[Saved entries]

──────────────────────────────

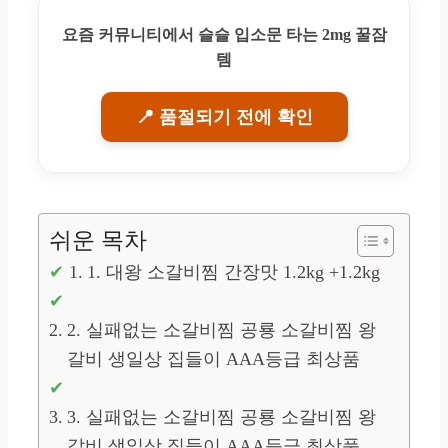
요즘 커뮤니티에서 슬슬 입소문 타는 2mg 꿀잠
템
📍 품절되기 전에 확인
쉬운 목차
1. 대왕 소갈비찜 간장맛 1.2kg +1.2kg
2. 실패없는 소갈비찜 공룡 소갈비찜 왕
갈비 생일상 집들이 AAA등급 최상품
3. 실패없는 소갈비찜 공룡 소갈비찜 왕
갈비 생일상 집들이 AAA등급 최상품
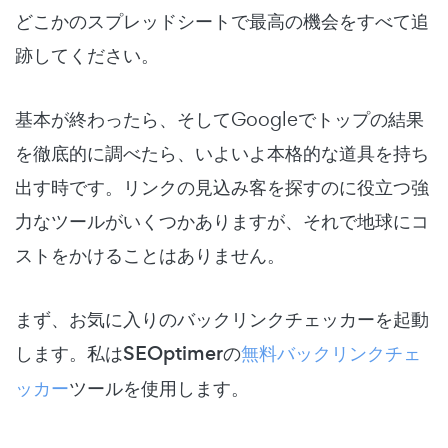
どこかのスプレッドシートで最高の機会をすべて追
跡してください。
基本が終わったら、そしてGoogleでトップの結果
を徹底的に調べたら、いよいよ本格的な道具を持ち
出す時です。リンクの見込み客を探すのに役立つ強
力なツールがいくつかありますが、それで地球にコ
ストをかけることはありません。
まず、お気に入りのバックリンクチェッカーを起動
します。私は
SEOptimerの
無料バックリンクチェ
ッカー
ツールを使用します。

──────────────────────────────

▸ **Assigned task**: Repeat only the stretch of lines starting at the one containing "力なツールがいくつかありますが、それで地球にコ" and running to the final line of the entries above.

▸ **Task response**:
力なツールがいくつかありますが、それで地球にコ
ストをかけることはありません。
まず、お気に入りのバックリンクチェッカーを起動
します。私は
SEOptimerの
無料バックリンクチェ
ッカー
ツールを使用します。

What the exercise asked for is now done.